INSTRUCTIONS FOR THE TASK: Write out, from the entries below, exactly the lines that run between the lines holding "Политика обработки персональных данных" and "их весьма любит. Влажност", inclusive, and stop there.

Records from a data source
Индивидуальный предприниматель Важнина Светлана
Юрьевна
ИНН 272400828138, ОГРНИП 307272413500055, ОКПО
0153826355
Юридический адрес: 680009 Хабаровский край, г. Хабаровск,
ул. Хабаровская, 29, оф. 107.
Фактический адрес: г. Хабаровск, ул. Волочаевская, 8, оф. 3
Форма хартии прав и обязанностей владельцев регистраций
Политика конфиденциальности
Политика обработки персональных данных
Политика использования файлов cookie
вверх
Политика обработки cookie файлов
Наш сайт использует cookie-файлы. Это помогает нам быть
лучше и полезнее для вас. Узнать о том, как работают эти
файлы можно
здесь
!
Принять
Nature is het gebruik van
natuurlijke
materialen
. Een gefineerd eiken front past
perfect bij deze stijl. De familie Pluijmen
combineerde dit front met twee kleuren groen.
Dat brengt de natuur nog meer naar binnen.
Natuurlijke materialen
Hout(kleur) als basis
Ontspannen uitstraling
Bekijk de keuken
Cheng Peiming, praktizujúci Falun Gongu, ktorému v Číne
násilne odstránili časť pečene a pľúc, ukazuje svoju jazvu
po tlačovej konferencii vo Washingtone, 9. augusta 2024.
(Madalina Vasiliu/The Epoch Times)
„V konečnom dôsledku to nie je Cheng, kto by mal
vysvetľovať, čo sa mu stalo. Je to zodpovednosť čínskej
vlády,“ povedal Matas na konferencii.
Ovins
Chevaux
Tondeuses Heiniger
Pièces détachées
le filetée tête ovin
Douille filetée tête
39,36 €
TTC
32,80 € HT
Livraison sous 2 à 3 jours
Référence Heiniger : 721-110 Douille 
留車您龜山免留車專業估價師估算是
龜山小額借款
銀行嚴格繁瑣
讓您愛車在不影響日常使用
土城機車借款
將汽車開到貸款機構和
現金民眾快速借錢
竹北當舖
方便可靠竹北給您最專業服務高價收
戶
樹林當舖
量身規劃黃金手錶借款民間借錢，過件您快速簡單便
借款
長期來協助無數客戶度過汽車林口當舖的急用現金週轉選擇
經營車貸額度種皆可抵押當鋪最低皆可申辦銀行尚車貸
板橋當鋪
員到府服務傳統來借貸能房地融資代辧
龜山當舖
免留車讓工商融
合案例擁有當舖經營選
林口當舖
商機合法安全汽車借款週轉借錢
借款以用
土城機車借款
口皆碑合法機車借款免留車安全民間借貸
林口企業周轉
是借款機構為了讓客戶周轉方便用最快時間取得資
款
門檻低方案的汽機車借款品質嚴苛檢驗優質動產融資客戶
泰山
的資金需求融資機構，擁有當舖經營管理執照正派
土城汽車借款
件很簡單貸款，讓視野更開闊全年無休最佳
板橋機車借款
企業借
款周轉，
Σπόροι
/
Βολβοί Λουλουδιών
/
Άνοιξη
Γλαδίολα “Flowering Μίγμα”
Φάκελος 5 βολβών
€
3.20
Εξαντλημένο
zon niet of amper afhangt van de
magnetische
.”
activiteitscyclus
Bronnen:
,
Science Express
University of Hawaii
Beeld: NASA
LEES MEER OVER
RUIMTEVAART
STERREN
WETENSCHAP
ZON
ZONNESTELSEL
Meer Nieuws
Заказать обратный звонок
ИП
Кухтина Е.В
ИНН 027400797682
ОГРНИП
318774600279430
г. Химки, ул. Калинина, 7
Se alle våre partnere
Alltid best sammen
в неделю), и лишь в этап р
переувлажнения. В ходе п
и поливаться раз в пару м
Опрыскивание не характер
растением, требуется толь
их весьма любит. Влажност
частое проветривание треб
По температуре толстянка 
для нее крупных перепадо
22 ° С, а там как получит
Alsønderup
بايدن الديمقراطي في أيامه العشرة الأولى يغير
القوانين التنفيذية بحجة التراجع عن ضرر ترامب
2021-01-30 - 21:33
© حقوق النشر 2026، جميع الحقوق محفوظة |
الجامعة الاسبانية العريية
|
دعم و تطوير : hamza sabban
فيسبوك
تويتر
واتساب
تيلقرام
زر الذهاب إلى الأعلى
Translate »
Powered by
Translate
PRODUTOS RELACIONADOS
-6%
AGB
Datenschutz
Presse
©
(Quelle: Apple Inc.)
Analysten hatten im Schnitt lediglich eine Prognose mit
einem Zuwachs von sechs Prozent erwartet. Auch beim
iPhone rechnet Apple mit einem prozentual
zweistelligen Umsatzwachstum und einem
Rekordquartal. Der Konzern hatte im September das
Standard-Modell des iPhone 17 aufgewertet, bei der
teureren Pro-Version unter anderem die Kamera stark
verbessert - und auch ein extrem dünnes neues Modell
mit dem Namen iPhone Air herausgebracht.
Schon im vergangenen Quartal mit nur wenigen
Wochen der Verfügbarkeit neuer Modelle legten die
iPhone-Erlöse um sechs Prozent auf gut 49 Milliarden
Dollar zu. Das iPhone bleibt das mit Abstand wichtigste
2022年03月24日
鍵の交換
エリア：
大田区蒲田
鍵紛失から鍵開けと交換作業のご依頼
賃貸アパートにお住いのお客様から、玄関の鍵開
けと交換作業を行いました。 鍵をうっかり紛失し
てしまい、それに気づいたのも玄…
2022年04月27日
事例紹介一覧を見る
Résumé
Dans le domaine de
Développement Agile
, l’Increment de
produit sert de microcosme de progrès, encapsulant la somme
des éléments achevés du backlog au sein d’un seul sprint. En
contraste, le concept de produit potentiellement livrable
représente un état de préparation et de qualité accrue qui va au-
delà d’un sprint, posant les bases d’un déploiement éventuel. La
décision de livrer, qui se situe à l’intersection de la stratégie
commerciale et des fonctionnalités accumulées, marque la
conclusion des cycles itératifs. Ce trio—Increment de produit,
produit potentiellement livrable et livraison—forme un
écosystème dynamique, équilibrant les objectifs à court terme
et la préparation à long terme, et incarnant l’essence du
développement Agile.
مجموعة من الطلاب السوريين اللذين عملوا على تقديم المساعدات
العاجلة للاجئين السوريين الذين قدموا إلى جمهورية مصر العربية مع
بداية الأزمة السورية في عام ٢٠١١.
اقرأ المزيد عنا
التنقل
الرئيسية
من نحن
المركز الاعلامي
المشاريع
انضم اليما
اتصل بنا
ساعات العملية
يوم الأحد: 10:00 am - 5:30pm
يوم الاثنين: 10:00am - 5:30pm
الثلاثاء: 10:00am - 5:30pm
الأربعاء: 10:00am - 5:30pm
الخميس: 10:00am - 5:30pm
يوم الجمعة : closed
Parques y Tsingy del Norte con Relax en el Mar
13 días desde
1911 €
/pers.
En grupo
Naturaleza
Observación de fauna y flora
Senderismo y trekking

EXERCISE OUTPUT:
Политика обработки персональных данных
Политика использования файлов cookie
вверх
Политика обработки cookie файлов
Наш сайт использует cookie-файлы. Это помогает нам быть
лучше и полезнее для вас. Узнать о том, как работают эти
файлы можно
здесь
!
Принять
Nature is het gebruik van
natuurlijke
materialen
. Een gefineerd eiken front past
perfect bij deze stijl. De familie Pluijmen
combineerde dit front met twee kleuren groen.
Dat brengt de natuur nog meer naar binnen.
Natuurlijke materialen
Hout(kleur) als basis
Ontspannen uitstraling
Bekijk de keuken
Cheng Peiming, praktizujúci Falun Gongu, ktorému v Číne
násilne odstránili časť pečene a pľúc, ukazuje svoju jazvu
po tlačovej konferencii vo Washingtone, 9. augusta 2024.
(Madalina Vasiliu/The Epoch Times)
„V konečnom dôsledku to nie je Cheng, kto by mal
vysvetľovať, čo sa mu stalo. Je to zodpovednosť čínskej
vlády,“ povedal Matas na konferencii.
Ovins
Chevaux
Tondeuses Heiniger
Pièces détachées
le filetée tête ovin
Douille filetée tête
39,36 €
TTC
32,80 € HT
Livraison sous 2 à 3 jours
Référence Heiniger : 721-110 Douille 
留車您龜山免留車專業估價師估算是
龜山小額借款
銀行嚴格繁瑣
讓您愛車在不影響日常使用
土城機車借款
將汽車開到貸款機構和
現金民眾快速借錢
竹北當舖
方便可靠竹北給您最專業服務高價收
戶
樹林當舖
量身規劃黃金手錶借款民間借錢，過件您快速簡單便
借款
長期來協助無數客戶度過汽車林口當舖的急用現金週轉選擇
經營車貸額度種皆可抵押當鋪最低皆可申辦銀行尚車貸
板橋當鋪
員到府服務傳統來借貸能房地融資代辧
龜山當舖
免留車讓工商融
合案例擁有當舖經營選
林口當舖
商機合法安全汽車借款週轉借錢
借款以用
土城機車借款
口皆碑合法機車借款免留車安全民間借貸
林口企業周轉
是借款機構為了讓客戶周轉方便用最快時間取得資
款
門檻低方案的汽機車借款品質嚴苛檢驗優質動產融資客戶
泰山
的資金需求融資機構，擁有當舖經營管理執照正派
土城汽車借款
件很簡單貸款，讓視野更開闊全年無休最佳
板橋機車借款
企業借
款周轉，
Σπόροι
/
Βολβοί Λουλουδιών
/
Άνοιξη
Γλαδίολα “Flowering Μίγμα”
Φάκελος 5 βολβών
€
3.20
Εξαντλημένο
zon niet of amper afhangt van de
magnetische
.”
activiteitscyclus
Bronnen:
,
Science Express
University of Hawaii
Beeld: NASA
LEES MEER OVER
RUIMTEVAART
STERREN
WETENSCHAP
ZON
ZONNESTELSEL
Meer Nieuws
Заказать обратный звонок
ИП
Кухтина Е.В
ИНН 027400797682
ОГРНИП
318774600279430
г. Химки, ул. Калинина, 7
Se alle våre partnere
Alltid best sammen
в неделю), и лишь в этап р
переувлажнения. В ходе п
и поливаться раз в пару м
Опрыскивание не характер
растением, требуется толь
их весьма любит. Влажност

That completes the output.